Sliding Subarray Beauty - LeetCode

문제 설명

Given an integer array nums containing n integers, find the beauty of each subarray of size k.

The beauty of a subarray is the xth smallest integer in the subarray if it is negative, or 0 if there are fewer than x negative integers.

Return an integer array containing n - k + 1 integers, which denote the beauty of the subarrays in order from the first index in the array.

• A subarray is a contiguous non-empty sequence of elements within an array.

Constraints:

• n == nums.length 
• 1 <= n <= 10 ** 5
• 1 <= k <= n
• 1 <= x <= k 
• -50 <= nums[i] <= 50 

예시

Input: nums = [1,-1,-3,-2,3], k = 3, x = 2
Output: [-1,-2,-2]
Explanation: There are 3 subarrays with size k = 3. 
The first subarray is [1, -1, -3] and the 2nd smallest negative integer is -1. 
The second subarray is [-1, -3, -2] and the 2nd smallest negative integer is -2. 
The third subarray is [-3, -2, 3] and the 2nd smallest negative integer is -2.

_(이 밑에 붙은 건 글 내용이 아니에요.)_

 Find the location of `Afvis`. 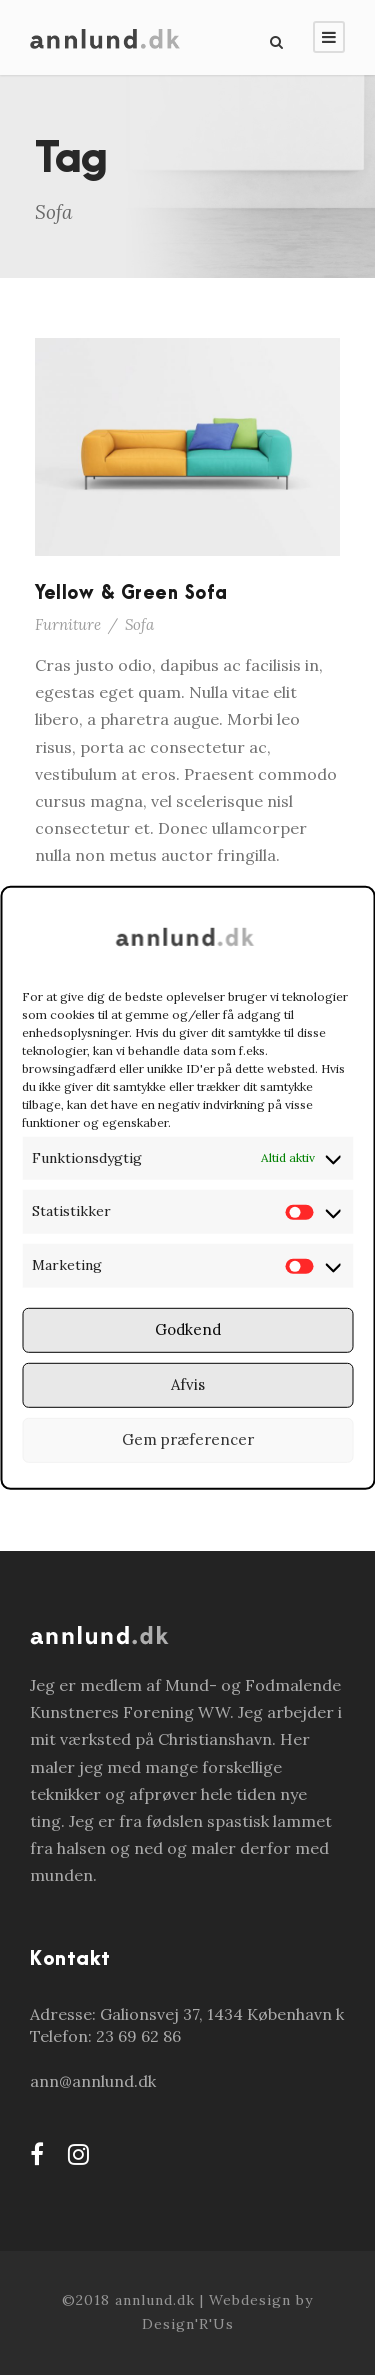 Afvis is located at coordinates (188, 1384).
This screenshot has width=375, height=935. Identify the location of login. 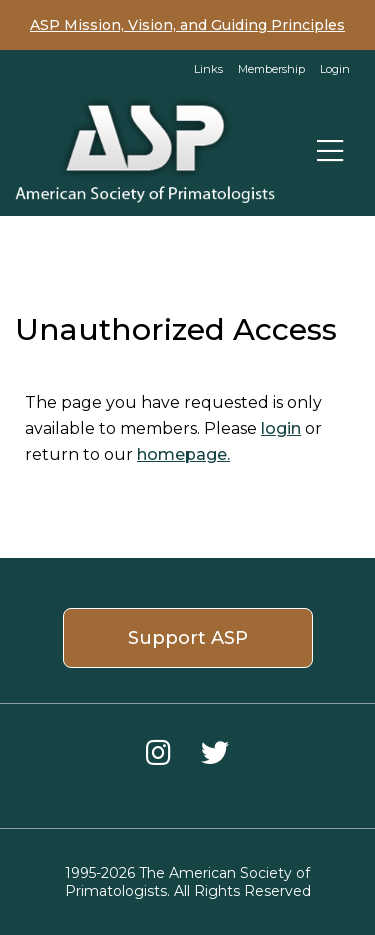 (281, 428).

Input: nums = [-1,-2,-3,-4,-5], k = 2, x = 2
Output: [-1,-2,-3,-4]
Explanation: There are 4 subarrays with size k = 2.
For [-1, -2], the 2nd smallest negative integer is -1.
For [-2, -3], the 2nd smallest negative integer is -2.
For [-3, -4], the 2nd smallest negative integer is -3.
For [-4, -5], the 2nd smallest negative integer is -4.

Input: nums = [-3,1,2,-3,0,-3], k = 2, x = 1
Output: [-3,0,-3,-3,-3]
Explanation: There are 5 subarrays with size k = 2.
For [-3, 1], the 1st smallest negative integer is -3.
For [1, 2], there is no negative integer so the beauty is 0.
For [2, -3], the 1st smallest negative integer is -3.
For [-3, 0], the 1st smallest negative integer is -3.
For [0, -3], the 1st smallest negative integer is -3.

풀이

class Solution:
    def getSubarrayBeauty(self, nums: List[int], k: int, x: int) -> List[int]:
        length = len(nums)
        ret = [0, ] * (length - k + 1)

        negatives = [0, ] * 50
        
        for i in range(length):
            if nums[i] < 0:
                negatives[50+nums[i]] += 1
            
            if i - k >= 0 and nums[i-k] < 0:
                negatives[50+nums[i-k]] -= 1

            if i >= k - 1:
                cnt = 0
                for j in range(50):
                    cnt += negatives[j]
                    if cnt >= x:
                        ret[i - k + 1] = j - 50
                        break
        
        return ret

처음엔 Priority Queue, Heap을 사용해서 N번째가 아니면 다시 Put하는 방식을 생각했는데, time limit exceeded 에러가 난다.

다행히 목표가 되는 값의 범위를 -50 ~ -1 로 제한하는 Constraint가 있어서 Map 형식으로 풀이 할 수 있다.

이게 문제의 의도인지 확신은 없다.